Призрак комичен и страшен одновременно. При виде старомодной фотографии раздается не только смех. Она изображает полностью прошедшее, но и эти развалины были когда-то настоящим. Бабушка была когда-то живым человеком, а тогда к признакам человека относились шиньоны и корсет, точно так же, как и высокий ренессансный стул с гнутыми ножками – балласт, который не тянул ко дну, но который без дополнительных раздумий брали на борт. И вот фотография блуждает, словно призрак обитательницы замка, по современности. Зловещие призраки появляются только в тех местах, где было совершено злодеяние.

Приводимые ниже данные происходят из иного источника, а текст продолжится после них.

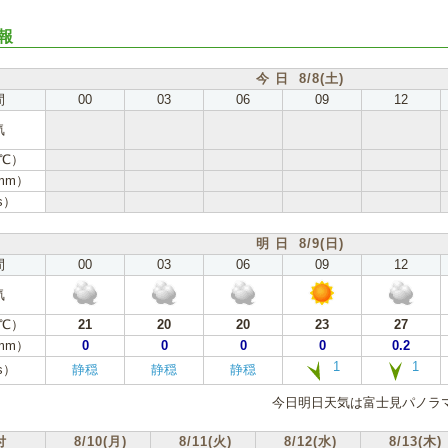
報
今 日 8/8(土)
間
00
03
06
09
12
気
℃）
mm）
s）
明 日 8/9(日)
間
00
03
06
09
12
気
℃）
21
20
20
23
27
mm）
0
0
0
0
0.2
1
1
s）
静穏
静穏
静穏
今日明日天気は富士見パノラマ
付
8/10(月)
8/11(火)
8/12(水)
8/13(木)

Э. Орлик. Марлен Дитрих. 1923–1924 гг.


Фотография сама становится призраком, потому что этот ряженый манекен когда-то жил. Подобный образ доказывает, что чуждые атрибуты вошли в жизнь как сами собой разумеющиеся аксессуары. Данные атрибуты, чья недостаточная прозрачность становится очевидной на старых фотографиях, раньше неотделимо смешивались с прозрачными чертами. Это чудовищное соединение, сохраняющееся в фотографии, вызывает содрогание. Еще более сильное содрогание вызывают показанные в парижском авангардном кинотеатре Studio des Ursulines сцены из довоенного времени, которые демонстрируют, как сохранившиеся в памяти черты проникают в давно исчезнувшую реальность. Подобно фотографическому образу, исполнение старых шлягеров или чтение написанных много лет назад писем точно так же вызывает в воображении некогда утраченное единство. Эта призрачная реальность неизбывна. Она состоит из частей в пространстве, связь которых столь необязательна, что эти части можно помыслить в ином порядке. Они приросли к нам когда-то как кожа – наша собственность и сегодня так же прирастает к нам. Но поскольку ничто из перечисленного не вмещает в себя нас, фотография собирает фрагменты вокруг ничто. Когда бабушка стояла перед объективом, она на одну секунду оказалась в пространственном континууме, который предстал перед камерой. Но увековечен вместо бабушки оказался именно этот континуум. Рассматривающего старые фотографии пробирает озноб. Потому что они дают не знания об оригинале, но пространственную конфигурацию мгновения; из фотографии выступает не человек, но сумма того, что может быть из него вычтено. Она уничтожает личность, изображая ее, и, если бы личность совпала со своим изображением, она перестала бы существовать. Недавно вышел журнал с заголовком «Лица прекрасных людей. Такими они были раньше – и таковы они сегодня!» Снимки известных людей в юности и зрелом возрасте, напечатанные вместе. Маркс-юноша и Маркс-предводитель партии Центра, Гинденбурглейтенант и наш Гинденбург. Фотографии расположены рядом, как статистические отчеты, и по ранней нельзя представить позднюю, как по поздней невозможно реконструировать раннюю. То, что оптические инвентарные описи соответствуют друг другу, придется принять на веру. Черты людей сохраняются только в их «истории».

6

Дневные издания все больше и больше сопровождают тексты иллюстрациями, да и чем был бы журнал без иллюстративного материала? Самое поразительное доказательство чрезвычайной действенности фотографии в сегодняшнем мире дает прежде всего рост числа иллюстрированных газет. В них собираются все изображения кинодивы, которые только доступны камере и публике. Младенцы интересуют матерей, молодые люди очарованы ножками прекрасных девушек. Прекрасные девушки с увлечением рассматривают звезд спорта и сцены, стоящих у трапа океанского лайнера, отплывающего в далекие края. В далеких краях разгораются конфликты интересов. Но интерес направлен не на них, а на города, природные катастрофы, звезд и политиков. В Женеве заседает конгресс Лиги наций[17]. Он служит для того, чтобы показать господ Штреземанна[18] и Бриана[19], беседующих перед входом в отель. Также необходимо распространить новые моды, иначе прекрасные девушки летом не догадаются, что они – красотки[20]. Красотки из мира моды посещают светские мероприятия в сопровождении молодых людей; в далеких краях происходят землетрясения; господин Штреземанн сидит на террасе в окружении пальм, а для наших молодых мам у нас есть малыши.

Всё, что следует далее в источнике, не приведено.